I have the following exercise, how many ways are there two rearrange the letters in the word “apple”. I know that the answer will be $5!/2$, as we have $5!$ permutations, but as we have $2$ "p"s we counted twice every different permutation.
I would like to get the same result using a more formal argument. We had in the lecture the following argument (which is I think used implicitly in my argumentation):
Let $Y,X$ be sets. Suppose we have a disjoint partition $ Y = \dot\bigcup_{x\in X} Y_x$ with $\#Y_x =m$. Then $\#X = \frac{\#Y}{m}$. Am I right that this is used implicitly and what are my $Y_x$ precisely.
To answer your question, yes, the theorem you mentioned is being used implicitly. Here are the details of how that theorem is applied to "APPLE" permutation problem.

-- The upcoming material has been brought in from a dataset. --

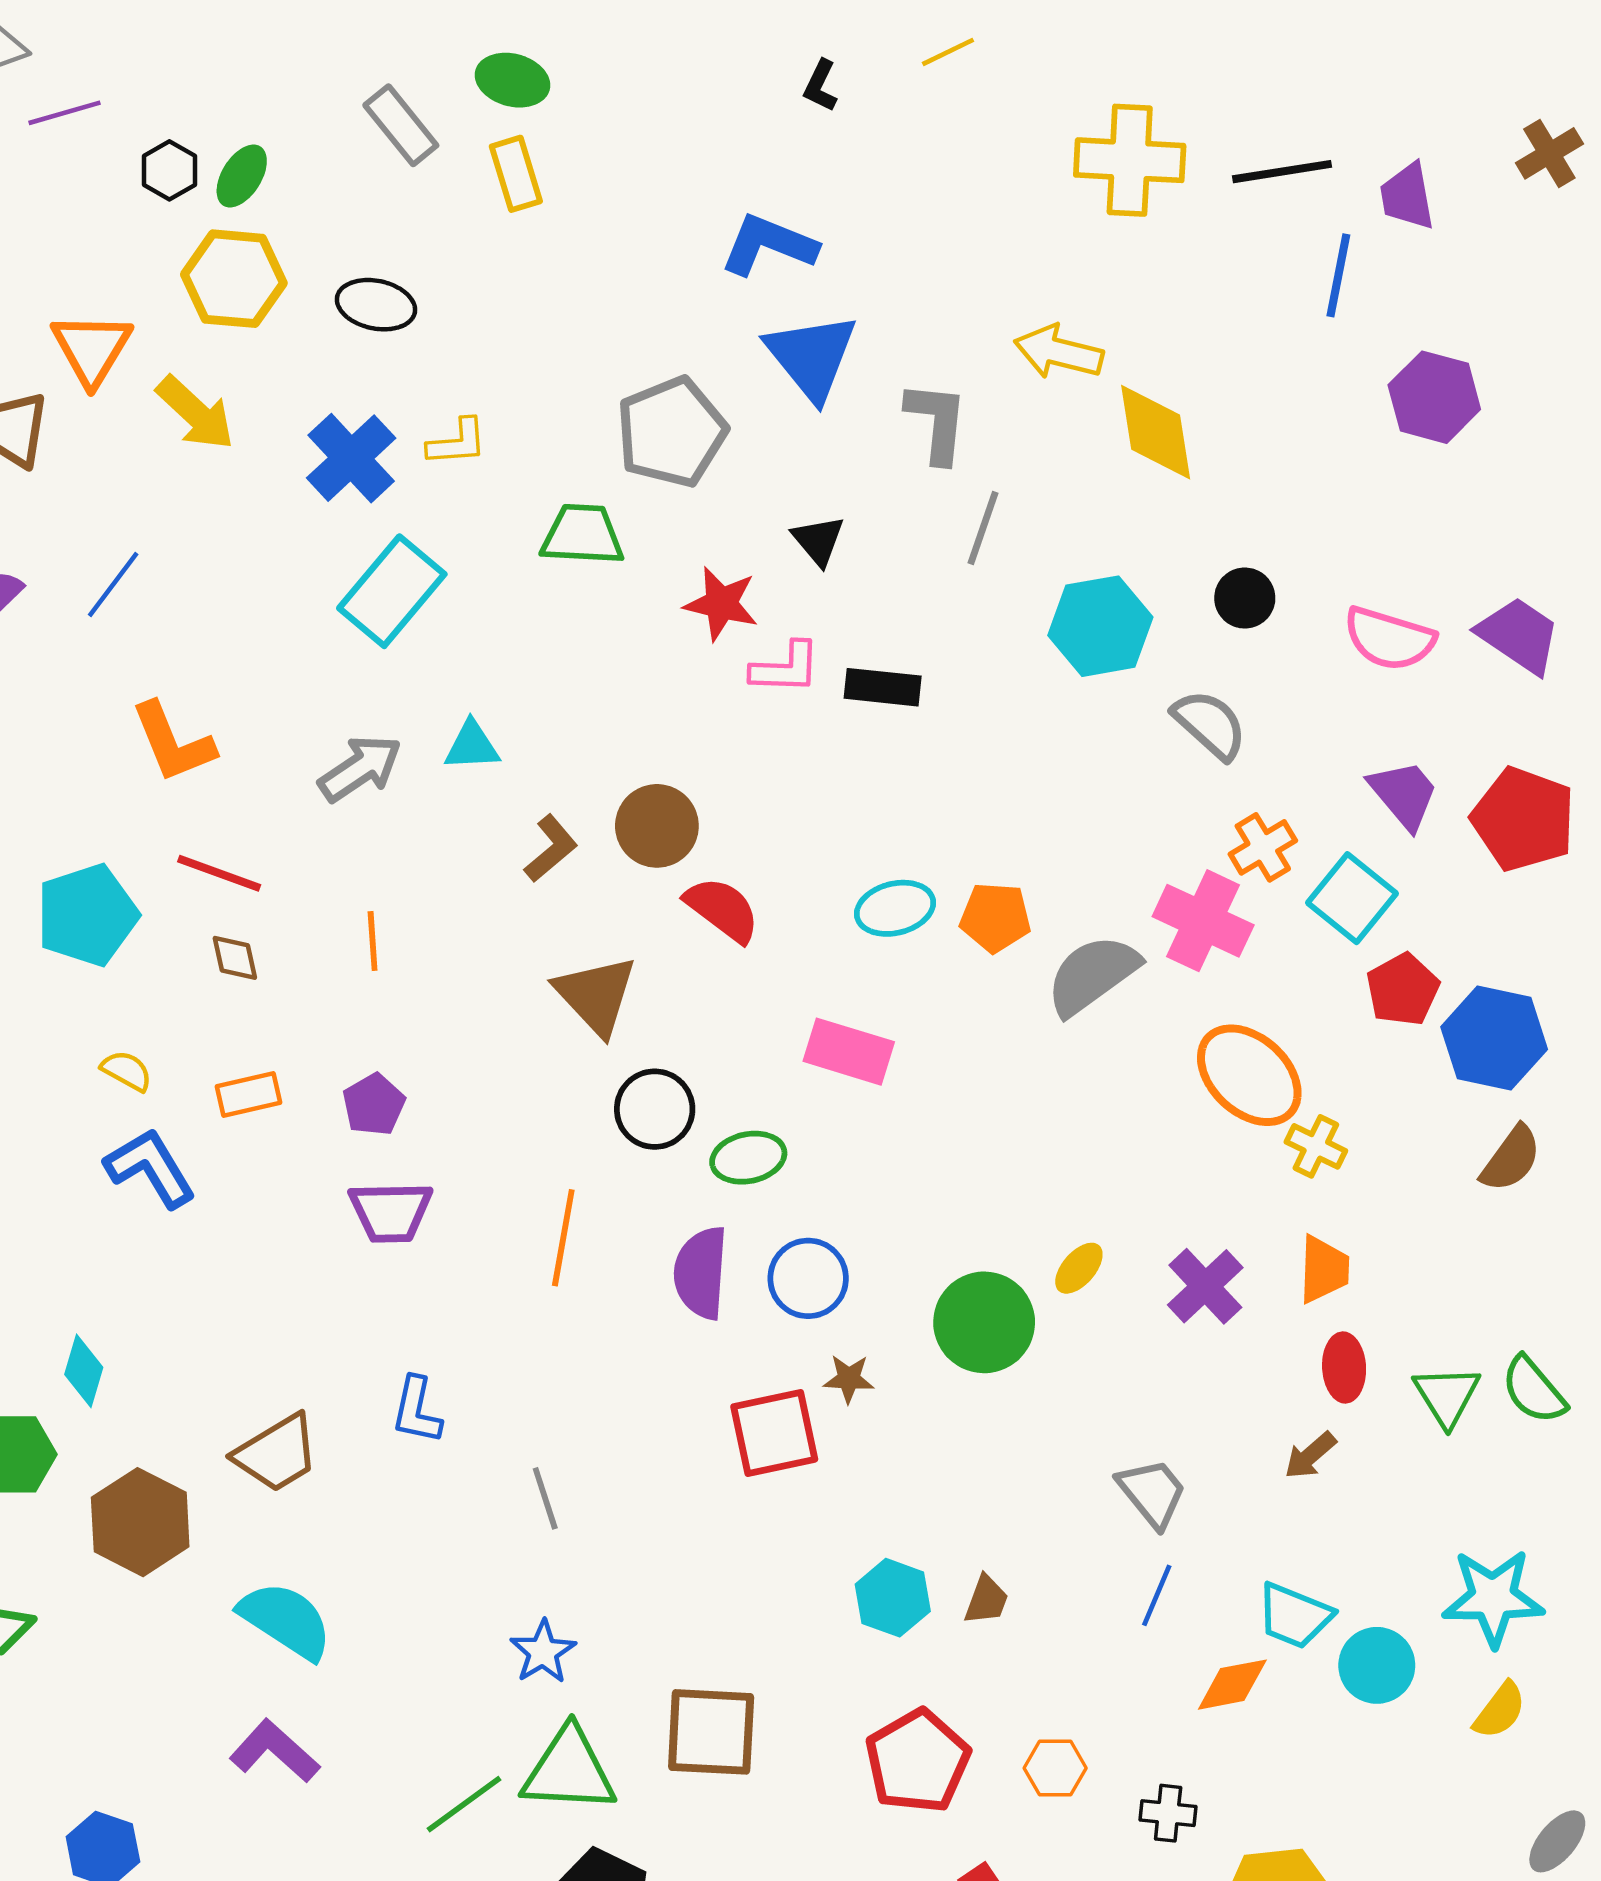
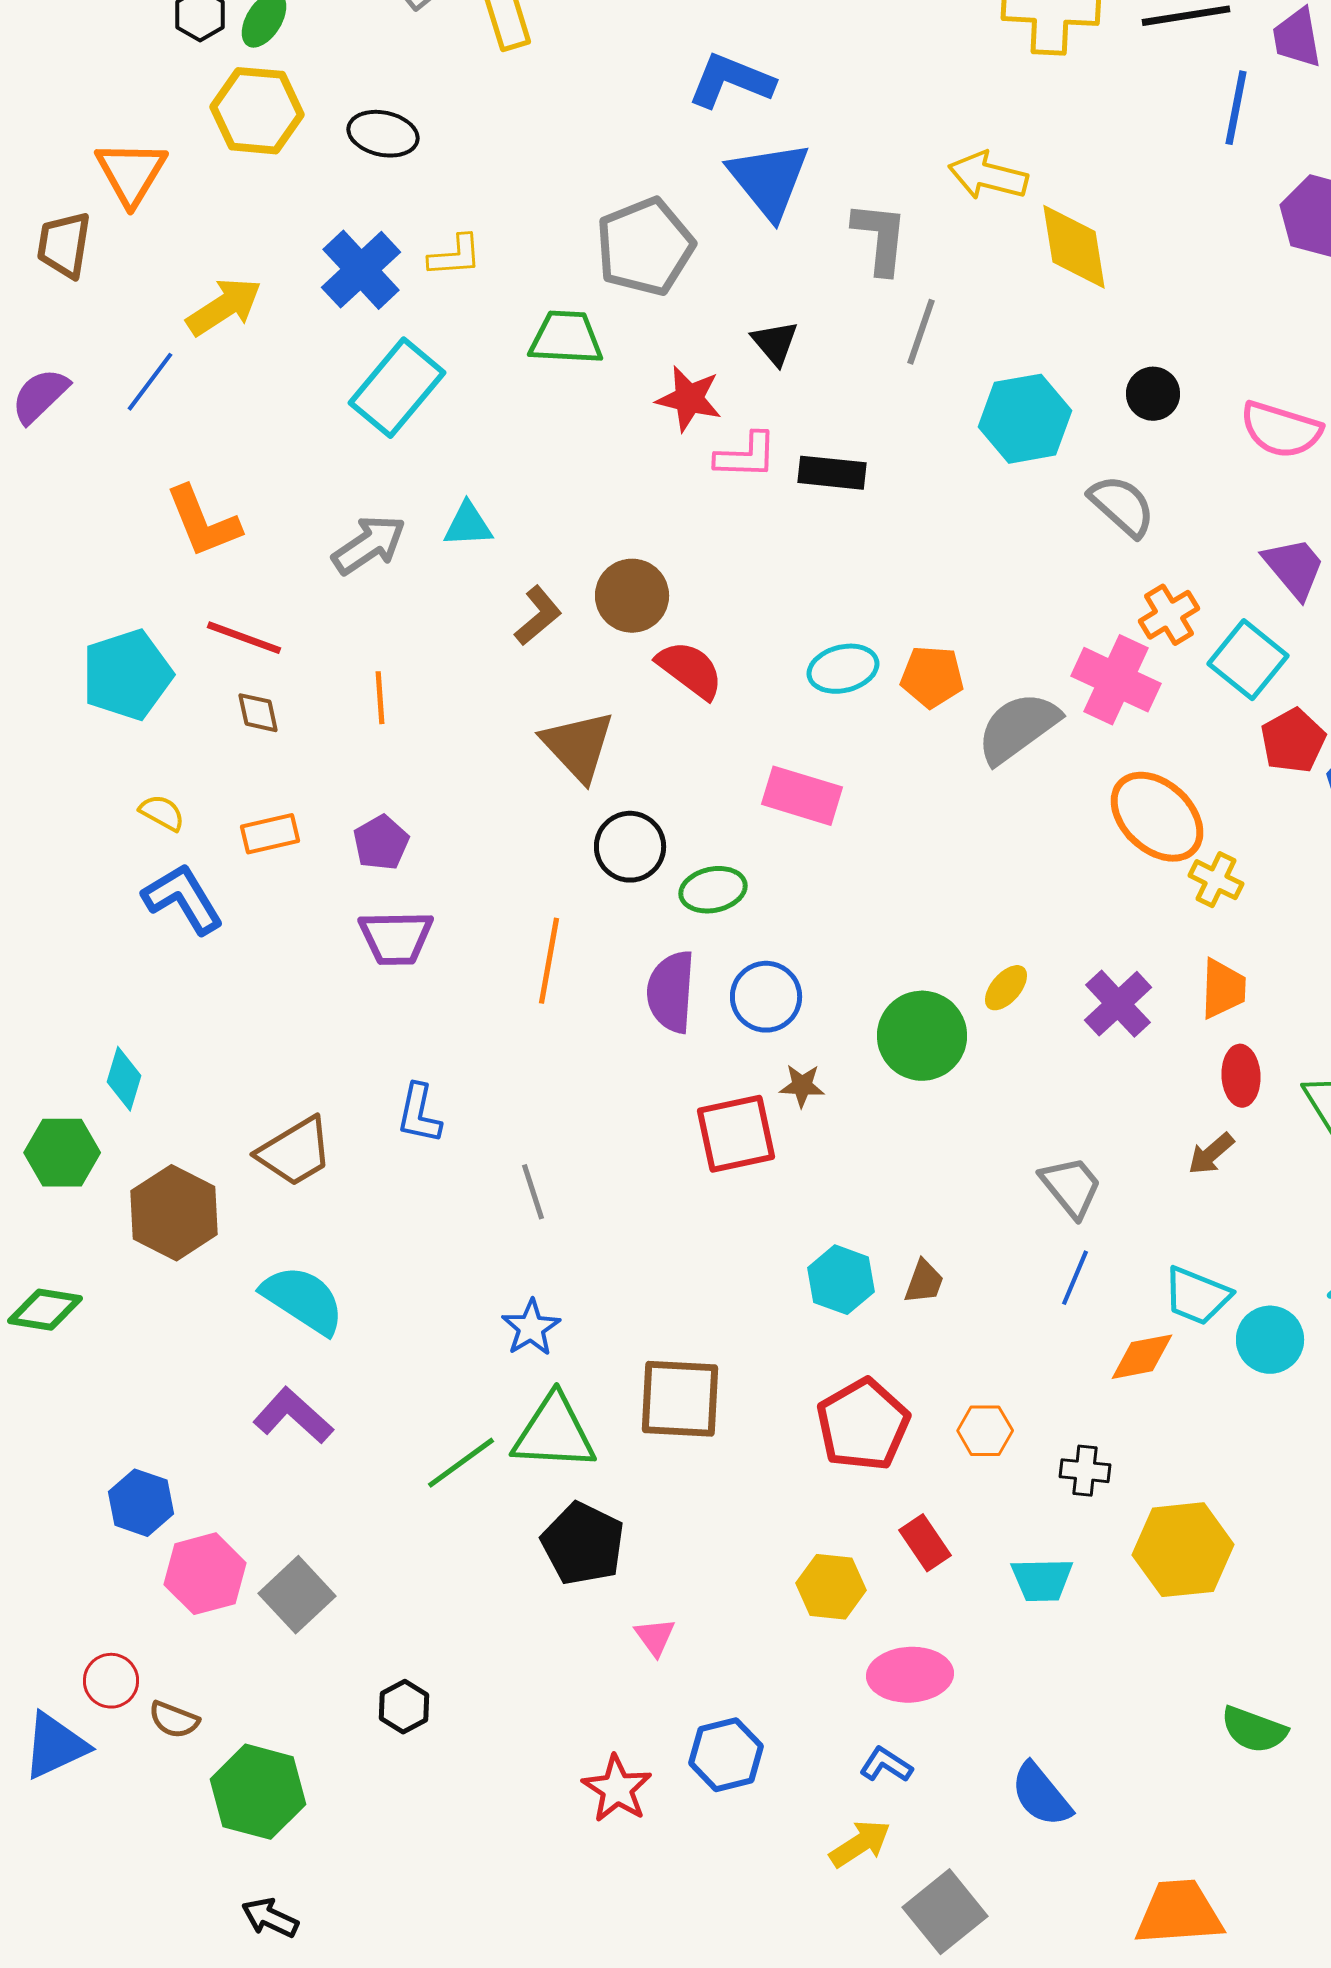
yellow arrow: (195, 413) -> (224, 307), moved, turned -76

$Y$ is the set of permutations of the word $AP_1P_2LE$. All letters are distinct, since $P_1$ and $P_2$ have been given labels that distinguish them. Therefore, $\#Y=5!$.
$X$ is the set of permutations of the word $APPLE$, where the two copies of $P$ are identical.
For each $x\in X$, we let $Y_x$ be the two resulting words that result from labeling the $P$'s in $x$ in two different ways. For example, if $x=PAPEL$, then $Y_x=\{P_1AP_2EL,\;P_2AP_1EL\}$. Note that each $\#Y_x=2!$, because there are $2$ copies of the letter $P$ in each rearrangement, which can be labeled with $1$ and $2$ in $2!$ ways.
Since $Y$ is the disjoint union of $Y_x$ over all possible $x\in X$, we conclude that $\#X=\#Y/\#Y_x=5!/2!$.